Just look at the early warning signs from an Eastern Europe so recently euphoric: Yugoslavia, a long-inert compound, is beginning to dissolve into its component elements; Poland and Romania are hosting revivals of anti-Semitism like a desperate producer mounting one more production of “The Drunkard” for the hard-to-please; and the West Germans are harboring dark thoughts about the escalating cost of letting the Easterners into their Good Thing.

These are the tender shoots of a bumper crop to come: the ethnic strife, religious animosity and border squabbles that were suppressed, at least in Europe, by a half-century’s worth of penny-ante empire, Soviet-style. As this stuff returns to its historical robustness, we will realize to our dismay that the Cold War--grim as it seemed at the time, with its gulags and blacklists and Emergency Broadcast System tests--was a novel dose of neatness in a very messy world.

There’s nothing wrong with a messy world--unless you are peddling something called the New World Order. Then, like a parent with a teen-ager, you may be forced to view messiness as a personal affront. This may be why our country is mucking about in matters such as how many Amharans the new Ethiopian government should contain. It may be why we are trying so hard to convince the Croats and the Kurds that nationhood is not all it’s cracked up to be. It may be why, oil aside, we rose so firmly to the defense of Kuwait, the nation with the let-the-foreigners-do-it work ethic.

The keystone of our foreign policy used to be anti-Communism. “Us against Them!” was all the inspiration most of us needed. For a brief moment, we considered making the support of democracy our goal, but we’re going to do that right after we clean up the wholesale liquor business. No, the common thread in our most recent weavings has been distinctly less inspiring. We stand for stability. We rang a bell, and those people who didn’t get their independence, or their ancient territory, or whatever else they crave, by the time we said time’s up will just have to make do.

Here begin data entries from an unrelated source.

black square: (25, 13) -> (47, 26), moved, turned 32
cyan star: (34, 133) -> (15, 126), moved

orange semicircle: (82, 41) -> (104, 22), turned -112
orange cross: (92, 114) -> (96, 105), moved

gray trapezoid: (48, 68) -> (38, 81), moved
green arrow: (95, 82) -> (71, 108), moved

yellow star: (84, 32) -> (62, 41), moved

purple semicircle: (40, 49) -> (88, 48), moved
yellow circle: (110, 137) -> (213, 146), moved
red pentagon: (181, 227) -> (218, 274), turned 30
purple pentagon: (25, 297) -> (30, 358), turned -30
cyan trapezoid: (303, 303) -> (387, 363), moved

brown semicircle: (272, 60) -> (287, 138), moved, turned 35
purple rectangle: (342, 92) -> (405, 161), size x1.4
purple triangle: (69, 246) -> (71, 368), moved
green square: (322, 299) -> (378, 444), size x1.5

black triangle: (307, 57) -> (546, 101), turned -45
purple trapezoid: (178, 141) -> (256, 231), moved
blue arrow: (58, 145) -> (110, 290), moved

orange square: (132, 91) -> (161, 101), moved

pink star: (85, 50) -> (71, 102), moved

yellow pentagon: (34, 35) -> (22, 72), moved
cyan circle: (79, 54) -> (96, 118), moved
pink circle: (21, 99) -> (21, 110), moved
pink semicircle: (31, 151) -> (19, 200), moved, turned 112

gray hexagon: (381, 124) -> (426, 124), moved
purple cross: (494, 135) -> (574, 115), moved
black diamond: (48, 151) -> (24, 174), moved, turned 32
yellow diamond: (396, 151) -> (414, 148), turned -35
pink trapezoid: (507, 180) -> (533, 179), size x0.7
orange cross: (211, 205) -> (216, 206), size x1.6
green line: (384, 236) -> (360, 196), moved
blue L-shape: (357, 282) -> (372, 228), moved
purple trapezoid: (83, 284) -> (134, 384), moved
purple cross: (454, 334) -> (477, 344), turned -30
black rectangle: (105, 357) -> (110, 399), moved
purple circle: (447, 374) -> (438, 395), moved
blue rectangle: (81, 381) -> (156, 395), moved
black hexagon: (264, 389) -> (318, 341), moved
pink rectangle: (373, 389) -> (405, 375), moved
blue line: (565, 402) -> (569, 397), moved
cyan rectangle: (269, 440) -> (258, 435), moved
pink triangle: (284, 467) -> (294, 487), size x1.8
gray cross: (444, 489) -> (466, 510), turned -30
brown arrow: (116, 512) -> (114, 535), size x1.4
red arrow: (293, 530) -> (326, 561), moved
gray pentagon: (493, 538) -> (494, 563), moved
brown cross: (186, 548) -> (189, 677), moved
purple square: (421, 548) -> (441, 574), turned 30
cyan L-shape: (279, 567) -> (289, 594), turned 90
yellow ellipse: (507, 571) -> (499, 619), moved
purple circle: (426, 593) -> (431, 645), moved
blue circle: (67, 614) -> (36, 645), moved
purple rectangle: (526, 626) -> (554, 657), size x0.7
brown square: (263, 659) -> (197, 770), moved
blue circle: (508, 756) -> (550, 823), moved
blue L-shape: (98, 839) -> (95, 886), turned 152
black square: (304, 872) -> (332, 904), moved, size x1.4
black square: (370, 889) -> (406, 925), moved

The lines drawn on maps by the British and French earlier in this century, as they divided up the spoils of war and wound down their empires, have become the lines we’ll draw in the sand, or other appropriate soil types. The New World Order is not “Hamburgers for Everyone!” It does mean that the United States, and whoever else we can rope into this project, has become the Map Police.

Back when we thought we detected the Communist hand behind every outbreak of turmoil, at least a mildly respectable argument could be advanced that our national interest lay in global stability. It’s a lot harder to figure why we should now stand athwart the forces of change wherever they choose to erupt. Especially since the New World Disorder is clearly not controlled, or even influenced, by Moscow. In the bad old days, when every civil war and border skirmish was ennobled with the mantle of the East-West struggle, Washington needed to call only one phone number--the Kremlin’s--to try to keep the lid on. Today we need the numbers of people only a few obscure State Department desk officers even know the names of.

Advertisement

Citizens all over are messing with those arbitrary lines on the globe. We call this tribal conflict in Africa; we elevate its status to ethnic strife everywhere else. In such a world, being the Map Police may be more frustrating than being a New York subway cop. The simplicity of the Cold War is going to seem mighty appealing. Back then, Herbert Philbrick wrote a best-seller about his adventures as an FBI man posing as a Communist, “I Led Three Lives.” Herb would need to lead about a hundred lives now.